28 jun 2000

La serenidad, Mariam, no es patrimonio de los hombres o de las mujeres, tal como gusta señalar a los categóricos y, sin embargo, no me cabe duda de que vuestra condición femenina os aquilata ante los dos misterios de la vida: su comienzo y su final. París con dolor, un dolor extremo, y a pesar de todo regaláis la vida hasta en circunstancias como la tuya, cuando el cáncer repentino y veloz aconsejaba detener el embarazo, romper la flor cerrada, para someterte a un tratamiento con todas las de la ley, quimioterapia dura para abrasar lo malo y lo bueno. Preferiste asumir el riesgo de volver a ser madre, incluso en esas condiciones, y con un juego de prestidigitador los médicos fueron capaces de contener los tumores y de ayudar a alumbrar a un niño precioso, flor desplegada y colorida.

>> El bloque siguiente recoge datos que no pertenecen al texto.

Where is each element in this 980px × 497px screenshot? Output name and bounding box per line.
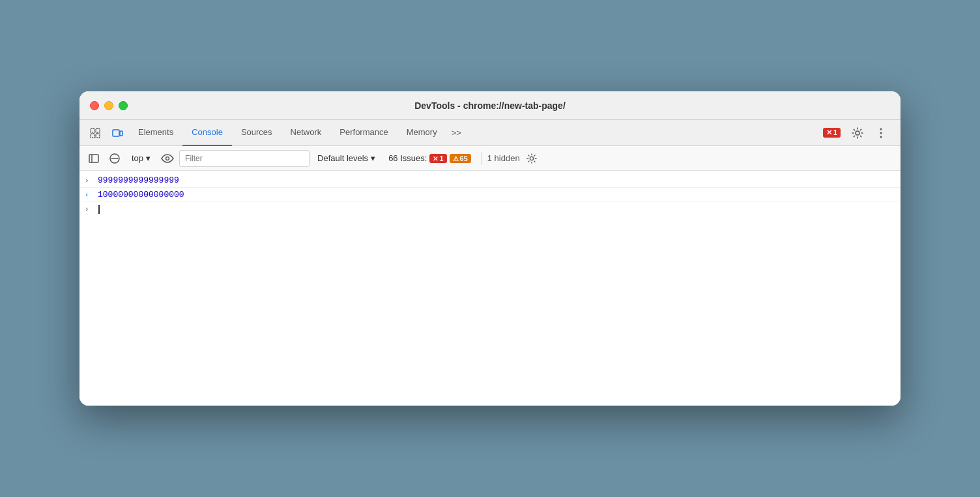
- devtools-window: DevTools - chrome://new-tab-page/ Elemen…: [79, 91, 901, 406]
- svg-point-15: [530, 157, 533, 160]
- console-input-line[interactable]: ›: [79, 202, 901, 217]
- more-options-icon[interactable]: [872, 124, 890, 142]
- log-levels-dropdown[interactable]: Default levels ▾: [312, 152, 381, 164]
- title-bar: DevTools - chrome://new-tab-page/: [79, 91, 901, 120]
- console-line-2[interactable]: ‹ 10000000000000000: [79, 188, 901, 202]
- svg-rect-5: [120, 131, 122, 136]
- issues-count: 66 Issues: ✕1 ⚠65: [383, 153, 476, 163]
- filter-input[interactable]: [179, 150, 310, 167]
- svg-rect-3: [96, 134, 100, 138]
- svg-point-6: [856, 131, 859, 135]
- toolbar-divider: [482, 152, 482, 165]
- hidden-count: 1 hidden: [487, 153, 520, 163]
- maximize-button[interactable]: [119, 101, 128, 110]
- issues-error-badge[interactable]: ✕1: [429, 154, 446, 163]
- traffic-lights: [90, 101, 128, 110]
- svg-rect-4: [113, 130, 119, 136]
- sidebar-toggle-icon[interactable]: [85, 149, 103, 168]
- svg-point-14: [166, 157, 169, 160]
- devtools-tab-bar: Elements Console Sources Network Perform…: [79, 120, 901, 146]
- svg-point-7: [880, 128, 882, 130]
- tab-elements[interactable]: Elements: [129, 120, 182, 146]
- console-line-1[interactable]: › 9999999999999999: [79, 173, 901, 188]
- device-toolbar-icon[interactable]: [107, 123, 128, 143]
- tab-sources[interactable]: Sources: [232, 120, 281, 146]
- output-arrow-2: ‹: [85, 191, 94, 199]
- tab-console[interactable]: Console: [182, 120, 232, 146]
- svg-rect-10: [89, 155, 98, 162]
- expand-arrow-1[interactable]: ›: [85, 177, 94, 185]
- window-title: DevTools - chrome://new-tab-page/: [414, 100, 566, 111]
- console-toolbar: top ▾ Default levels ▾ 66 Issues: ✕1 ⚠65: [79, 146, 901, 171]
- console-settings-icon[interactable]: [523, 149, 541, 168]
- svg-rect-1: [96, 128, 100, 132]
- cursor-caret: [98, 205, 100, 214]
- console-value-2: 10000000000000000: [98, 190, 184, 200]
- console-value-1: 9999999999999999: [98, 175, 179, 185]
- issues-warn-badge[interactable]: ⚠65: [450, 154, 471, 163]
- svg-point-9: [880, 136, 882, 138]
- live-expressions-icon[interactable]: [158, 149, 177, 168]
- svg-rect-2: [91, 134, 94, 138]
- error-count-badge[interactable]: ✕1: [823, 128, 841, 138]
- minimize-button[interactable]: [104, 101, 113, 110]
- svg-rect-0: [91, 128, 94, 132]
- clear-console-icon[interactable]: [106, 149, 124, 168]
- console-output: › 9999999999999999 ‹ 10000000000000000 ›: [79, 171, 901, 406]
- context-selector[interactable]: top ▾: [126, 152, 156, 164]
- tab-network[interactable]: Network: [281, 120, 331, 146]
- close-button[interactable]: [90, 101, 99, 110]
- tab-performance[interactable]: Performance: [330, 120, 397, 146]
- svg-point-8: [880, 132, 882, 134]
- tab-settings-area: ✕1: [818, 124, 895, 142]
- tab-memory[interactable]: Memory: [397, 120, 446, 146]
- tab-more-button[interactable]: >>: [446, 120, 467, 146]
- settings-icon[interactable]: [848, 124, 867, 142]
- console-cursor: [98, 205, 100, 214]
- prompt-icon: ›: [85, 205, 94, 213]
- inspect-element-icon[interactable]: [85, 123, 106, 143]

Las mujeres templáis la muerte con una serenidad aquilatada, lo mismo a la hora de cuidar, querer y animar a un moribundo, como a la de padecer el zarpazo del propio cuerpo que se descompone. El zarpazo te llegó en la edad dulce de la vida, la treintena, cuando la belleza se asienta y uno nota el protagonismo de su destino, porque ha elegido una profesión, ha conquistado a un marido y ha engendrado su propia familia. Y aunque nuestra sociedad se fundamente en la vanidad hueca de lo efímero -una bonita figura, un rostro terso-, en tu caso no existía presunción alguna cuando te rodaban las lágrimas por la cara contemplando frente al espejo los desmanes de la medicina que arrasaban toda tu coquetería, en una de las más patéticas escenas de dolor que puedo imaginarme. La flor había nacido, pero a cambio tú te habías quedado sin pétalos ni fragancia. Ante la sociedad de las apariencias eras un semáforo andante e incómodo que recordaba la existencia de la muerte, que se cruza al principio, en el medio o al final de la vida, siempre en momento inoportuno.
Por ser la hija del primero de los Presidentes de nuestra democracia setentona, tu enfermedad es un poco la de todos los españoles de bien, pues te sentimos como a una hija atacada por esa palabra que confirma tu terrible diagnóstico: cáncer. Otras personalidades han caminado con el mismo peso, pero no con tan llamativa dignidad. Recuerdo ahora al descreído Mitterrand, enfermo como tú, que dejó como legado público el secreto de su infidelidad conyugal, la colección de sus amantes y los informes de sus tropelías de Estado. De su corazón gris ni una sola afirmación de esperanza durante los últimos meses en el Elíseo, a la par que su tumor se extendía como una marea negra. No sé si expiró solo o acompañado, aunque me temo que los cicerones que eligió para el último paso tenían más de una afrenta que echarle en cara; en fin, una tristeza. También recuerdo a Rodríguez Sahagún, tan cercano al Presidente Suárez durante los años difíciles de la transición. Fue alcalde de Madrid más como premio que como consecuencia electoral, un alcalde bonachón, sencillo, que pasó de puntillas a pesar de su versado historial de administrador público. Su enfermedad y su muerte nada tuvieron que ver con la del socialista galo, pues su mirada transformó el rictus distante de sus años al frente de los cargos públicos en un halo beatífico, casi infantil, con el que inauguraba parques y leía bandos municipales, hasta casi el momento final. Ninguno de los dos parecía tan aferrado a la vida como tú lo demuestras con tu testimonio apasionado. Escuchándote, Mariam, confirmé que el hombre ha nacido para vivir, y que el sentirnos vivos o que esta vida es un reflejo del misterio de la que habrá mañana, es la razón por la que hasta las cosas más desapercibidas merecen la pena.

Nos llega tu libro, Mariam, y relatas para todos la tortuosa senda de tu lucha: diagnósticos fatales, mentiras compasivas de los tuyos, quimioterapias, pérdida del cabello, esperanzas cuando todo parecía un mar de lodo, abandono en Dios, periodos de paz, nuevos brotes, más operaciones, decisiones drásticas de amputarte partes del cuerpo para detener la propagación de las células malignas, más esperanza, mayor abandono en Dios, el cáncer que brota también en tu madre, las flores que crecen y juegan para que en casa no sólo se hable de enfermedad y tratamientos, más esperanzas, también algún que otro altibajo moral, lágrimas -¡muchas!-, y la seguridad de que ni las amputaciones ni los nuevos tumores desmerecen un ápice tu dignidad de ser humano, como mujer de una pieza, luchadora y ejemplar.